§ **Activity**: Could you write out the whole listing exactly as it appears?

--- --- ---

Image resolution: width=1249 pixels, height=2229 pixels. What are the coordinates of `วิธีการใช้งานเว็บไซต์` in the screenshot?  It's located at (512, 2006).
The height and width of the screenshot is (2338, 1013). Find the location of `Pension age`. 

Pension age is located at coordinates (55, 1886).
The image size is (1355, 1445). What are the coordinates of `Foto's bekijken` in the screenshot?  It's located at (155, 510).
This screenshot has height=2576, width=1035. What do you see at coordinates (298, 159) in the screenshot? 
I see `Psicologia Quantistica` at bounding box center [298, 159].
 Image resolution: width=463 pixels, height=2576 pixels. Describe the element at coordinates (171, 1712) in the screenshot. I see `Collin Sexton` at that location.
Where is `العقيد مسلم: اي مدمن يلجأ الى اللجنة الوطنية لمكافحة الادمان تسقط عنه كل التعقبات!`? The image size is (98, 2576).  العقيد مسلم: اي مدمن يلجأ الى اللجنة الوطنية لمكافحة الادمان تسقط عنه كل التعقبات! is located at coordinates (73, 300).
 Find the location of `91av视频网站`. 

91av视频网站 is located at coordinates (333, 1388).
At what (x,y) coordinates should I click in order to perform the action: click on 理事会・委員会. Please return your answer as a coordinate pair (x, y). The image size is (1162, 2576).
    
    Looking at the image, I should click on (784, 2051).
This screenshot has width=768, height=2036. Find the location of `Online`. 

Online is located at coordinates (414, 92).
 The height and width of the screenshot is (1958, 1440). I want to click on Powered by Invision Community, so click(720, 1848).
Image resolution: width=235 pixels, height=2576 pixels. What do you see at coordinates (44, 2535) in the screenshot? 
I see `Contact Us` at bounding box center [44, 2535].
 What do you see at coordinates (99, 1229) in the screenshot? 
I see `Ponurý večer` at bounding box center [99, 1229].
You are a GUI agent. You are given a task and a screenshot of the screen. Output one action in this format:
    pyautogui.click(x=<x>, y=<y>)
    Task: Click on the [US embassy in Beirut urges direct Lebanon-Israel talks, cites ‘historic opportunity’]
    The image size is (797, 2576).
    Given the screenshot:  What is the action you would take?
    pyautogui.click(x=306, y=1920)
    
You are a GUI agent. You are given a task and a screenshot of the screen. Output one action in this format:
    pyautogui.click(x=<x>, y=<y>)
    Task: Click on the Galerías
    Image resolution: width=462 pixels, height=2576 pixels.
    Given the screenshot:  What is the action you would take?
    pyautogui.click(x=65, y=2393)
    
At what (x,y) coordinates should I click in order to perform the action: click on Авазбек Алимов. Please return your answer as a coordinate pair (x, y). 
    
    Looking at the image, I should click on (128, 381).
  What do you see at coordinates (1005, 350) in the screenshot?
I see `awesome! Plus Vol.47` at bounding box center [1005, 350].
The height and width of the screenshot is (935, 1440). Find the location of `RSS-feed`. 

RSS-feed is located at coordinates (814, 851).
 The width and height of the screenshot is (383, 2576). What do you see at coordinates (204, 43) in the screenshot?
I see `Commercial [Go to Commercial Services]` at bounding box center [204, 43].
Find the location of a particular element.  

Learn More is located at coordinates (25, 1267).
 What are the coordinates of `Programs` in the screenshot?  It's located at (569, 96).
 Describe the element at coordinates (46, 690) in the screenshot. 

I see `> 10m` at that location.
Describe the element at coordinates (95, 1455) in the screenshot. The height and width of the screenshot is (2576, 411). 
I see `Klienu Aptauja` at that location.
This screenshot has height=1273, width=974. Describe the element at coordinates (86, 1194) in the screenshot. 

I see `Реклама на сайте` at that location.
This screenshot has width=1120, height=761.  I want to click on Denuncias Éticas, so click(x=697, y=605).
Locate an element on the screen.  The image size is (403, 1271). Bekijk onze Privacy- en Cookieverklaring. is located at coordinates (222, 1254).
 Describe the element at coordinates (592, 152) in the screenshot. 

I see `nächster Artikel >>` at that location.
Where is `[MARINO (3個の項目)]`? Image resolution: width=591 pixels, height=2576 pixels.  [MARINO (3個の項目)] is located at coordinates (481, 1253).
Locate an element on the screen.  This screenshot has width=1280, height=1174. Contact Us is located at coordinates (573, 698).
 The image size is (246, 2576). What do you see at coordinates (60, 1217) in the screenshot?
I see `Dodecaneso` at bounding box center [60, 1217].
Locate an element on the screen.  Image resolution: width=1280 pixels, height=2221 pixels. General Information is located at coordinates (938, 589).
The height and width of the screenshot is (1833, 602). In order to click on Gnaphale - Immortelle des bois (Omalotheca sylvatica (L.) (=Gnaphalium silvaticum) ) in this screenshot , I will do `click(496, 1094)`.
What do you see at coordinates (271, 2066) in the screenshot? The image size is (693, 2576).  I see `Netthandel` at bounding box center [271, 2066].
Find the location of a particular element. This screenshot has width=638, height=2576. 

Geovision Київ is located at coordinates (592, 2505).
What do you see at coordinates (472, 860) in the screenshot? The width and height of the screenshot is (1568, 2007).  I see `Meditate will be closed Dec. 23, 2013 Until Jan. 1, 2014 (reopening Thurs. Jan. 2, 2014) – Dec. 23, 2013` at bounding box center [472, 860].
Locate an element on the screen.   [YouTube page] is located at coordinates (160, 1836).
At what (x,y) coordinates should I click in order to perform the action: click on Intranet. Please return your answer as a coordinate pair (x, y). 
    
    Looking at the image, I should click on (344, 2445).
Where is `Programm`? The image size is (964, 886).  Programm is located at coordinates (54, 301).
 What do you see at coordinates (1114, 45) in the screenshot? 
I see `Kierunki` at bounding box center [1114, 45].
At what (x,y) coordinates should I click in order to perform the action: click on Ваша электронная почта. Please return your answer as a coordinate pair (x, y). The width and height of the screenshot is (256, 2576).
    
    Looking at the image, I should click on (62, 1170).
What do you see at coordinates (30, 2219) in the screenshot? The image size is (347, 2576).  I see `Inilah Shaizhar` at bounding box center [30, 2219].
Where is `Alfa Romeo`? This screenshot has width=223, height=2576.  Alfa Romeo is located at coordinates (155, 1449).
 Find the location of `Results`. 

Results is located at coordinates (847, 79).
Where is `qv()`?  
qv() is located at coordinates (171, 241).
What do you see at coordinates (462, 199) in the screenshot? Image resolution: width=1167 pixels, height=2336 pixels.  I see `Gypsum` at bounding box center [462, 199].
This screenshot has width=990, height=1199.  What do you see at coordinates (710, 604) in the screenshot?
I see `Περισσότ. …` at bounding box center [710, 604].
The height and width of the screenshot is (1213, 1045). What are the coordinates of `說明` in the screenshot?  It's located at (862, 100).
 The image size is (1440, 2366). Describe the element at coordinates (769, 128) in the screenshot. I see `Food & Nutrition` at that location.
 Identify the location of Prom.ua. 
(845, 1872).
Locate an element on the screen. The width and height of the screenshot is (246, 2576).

--- --- ---

§ **Task output**:
Image resolution: width=1249 pixels, height=2229 pixels. What are the coordinates of `วิธีการใช้งานเว็บไซต์` in the screenshot?  It's located at (512, 2006).
The height and width of the screenshot is (2338, 1013). Find the location of `Pension age`. 

Pension age is located at coordinates (55, 1886).
The image size is (1355, 1445). What are the coordinates of `Foto's bekijken` in the screenshot?  It's located at (155, 510).
This screenshot has height=2576, width=1035. What do you see at coordinates (298, 159) in the screenshot? 
I see `Psicologia Quantistica` at bounding box center [298, 159].
 Image resolution: width=463 pixels, height=2576 pixels. Describe the element at coordinates (171, 1712) in the screenshot. I see `Collin Sexton` at that location.
Where is `العقيد مسلم: اي مدمن يلجأ الى اللجنة الوطنية لمكافحة الادمان تسقط عنه كل التعقبات!`? The image size is (98, 2576).  العقيد مسلم: اي مدمن يلجأ الى اللجنة الوطنية لمكافحة الادمان تسقط عنه كل التعقبات! is located at coordinates (73, 300).
 Find the location of `91av视频网站`. 

91av视频网站 is located at coordinates (333, 1388).
At what (x,y) coordinates should I click in order to perform the action: click on 理事会・委員会. Please return your answer as a coordinate pair (x, y). The image size is (1162, 2576).
    
    Looking at the image, I should click on (784, 2051).
This screenshot has width=768, height=2036. Find the location of `Online`. 

Online is located at coordinates (414, 92).
 The height and width of the screenshot is (1958, 1440). I want to click on Powered by Invision Community, so click(720, 1848).
Image resolution: width=235 pixels, height=2576 pixels. What do you see at coordinates (44, 2535) in the screenshot? 
I see `Contact Us` at bounding box center [44, 2535].
 What do you see at coordinates (99, 1229) in the screenshot? 
I see `Ponurý večer` at bounding box center [99, 1229].
You are a GUI agent. You are given a task and a screenshot of the screen. Output one action in this format:
    pyautogui.click(x=<x>, y=<y>)
    Task: Click on the [US embassy in Beirut urges direct Lebanon-Israel talks, cites ‘historic opportunity’]
    The image size is (797, 2576).
    Given the screenshot:  What is the action you would take?
    pyautogui.click(x=306, y=1920)
    
You are a GUI agent. You are given a task and a screenshot of the screen. Output one action in this format:
    pyautogui.click(x=<x>, y=<y>)
    Task: Click on the Galerías
    Image resolution: width=462 pixels, height=2576 pixels.
    Given the screenshot:  What is the action you would take?
    pyautogui.click(x=65, y=2393)
    
At what (x,y) coordinates should I click in order to perform the action: click on Авазбек Алимов. Please return your answer as a coordinate pair (x, y). 
    
    Looking at the image, I should click on (128, 381).
  What do you see at coordinates (1005, 350) in the screenshot?
I see `awesome! Plus Vol.47` at bounding box center [1005, 350].
The height and width of the screenshot is (935, 1440). Find the location of `RSS-feed`. 

RSS-feed is located at coordinates (814, 851).
 The width and height of the screenshot is (383, 2576). What do you see at coordinates (204, 43) in the screenshot?
I see `Commercial [Go to Commercial Services]` at bounding box center [204, 43].
Find the location of a particular element.  

Learn More is located at coordinates (25, 1267).
 What are the coordinates of `Programs` in the screenshot?  It's located at (569, 96).
 Describe the element at coordinates (46, 690) in the screenshot. 

I see `> 10m` at that location.
Describe the element at coordinates (95, 1455) in the screenshot. The height and width of the screenshot is (2576, 411). 
I see `Klienu Aptauja` at that location.
This screenshot has height=1273, width=974. Describe the element at coordinates (86, 1194) in the screenshot. 

I see `Реклама на сайте` at that location.
This screenshot has width=1120, height=761.  I want to click on Denuncias Éticas, so click(x=697, y=605).
Locate an element on the screen.  The image size is (403, 1271). Bekijk onze Privacy- en Cookieverklaring. is located at coordinates (222, 1254).
 Describe the element at coordinates (592, 152) in the screenshot. 

I see `nächster Artikel >>` at that location.
Where is `[MARINO (3個の項目)]`? Image resolution: width=591 pixels, height=2576 pixels.  [MARINO (3個の項目)] is located at coordinates (481, 1253).
Locate an element on the screen.  This screenshot has width=1280, height=1174. Contact Us is located at coordinates (573, 698).
 The image size is (246, 2576). What do you see at coordinates (60, 1217) in the screenshot?
I see `Dodecaneso` at bounding box center [60, 1217].
Locate an element on the screen.  Image resolution: width=1280 pixels, height=2221 pixels. General Information is located at coordinates (938, 589).
The height and width of the screenshot is (1833, 602). In order to click on Gnaphale - Immortelle des bois (Omalotheca sylvatica (L.) (=Gnaphalium silvaticum) ) in this screenshot , I will do `click(496, 1094)`.
What do you see at coordinates (271, 2066) in the screenshot? The image size is (693, 2576).  I see `Netthandel` at bounding box center [271, 2066].
Find the location of a particular element. This screenshot has width=638, height=2576. 

Geovision Київ is located at coordinates (592, 2505).
What do you see at coordinates (472, 860) in the screenshot? The width and height of the screenshot is (1568, 2007).  I see `Meditate will be closed Dec. 23, 2013 Until Jan. 1, 2014 (reopening Thurs. Jan. 2, 2014) – Dec. 23, 2013` at bounding box center [472, 860].
Locate an element on the screen.   [YouTube page] is located at coordinates (160, 1836).
At what (x,y) coordinates should I click in order to perform the action: click on Intranet. Please return your answer as a coordinate pair (x, y). 
    
    Looking at the image, I should click on (344, 2445).
Where is `Programm`? The image size is (964, 886).  Programm is located at coordinates (54, 301).
 What do you see at coordinates (1114, 45) in the screenshot? 
I see `Kierunki` at bounding box center [1114, 45].
At what (x,y) coordinates should I click in order to perform the action: click on Ваша электронная почта. Please return your answer as a coordinate pair (x, y). The width and height of the screenshot is (256, 2576).
    
    Looking at the image, I should click on (62, 1170).
What do you see at coordinates (30, 2219) in the screenshot? The image size is (347, 2576).  I see `Inilah Shaizhar` at bounding box center [30, 2219].
Where is `Alfa Romeo`? This screenshot has width=223, height=2576.  Alfa Romeo is located at coordinates (155, 1449).
 Find the location of `Results`. 

Results is located at coordinates (847, 79).
Where is `qv()`?  
qv() is located at coordinates (171, 241).
What do you see at coordinates (462, 199) in the screenshot? Image resolution: width=1167 pixels, height=2336 pixels.  I see `Gypsum` at bounding box center [462, 199].
This screenshot has width=990, height=1199.  What do you see at coordinates (710, 604) in the screenshot?
I see `Περισσότ. …` at bounding box center [710, 604].
The height and width of the screenshot is (1213, 1045). What are the coordinates of `說明` in the screenshot?  It's located at (862, 100).
 The image size is (1440, 2366). Describe the element at coordinates (769, 128) in the screenshot. I see `Food & Nutrition` at that location.
 Identify the location of Prom.ua. 
(845, 1872).
Locate an element on the screen. The width and height of the screenshot is (246, 2576).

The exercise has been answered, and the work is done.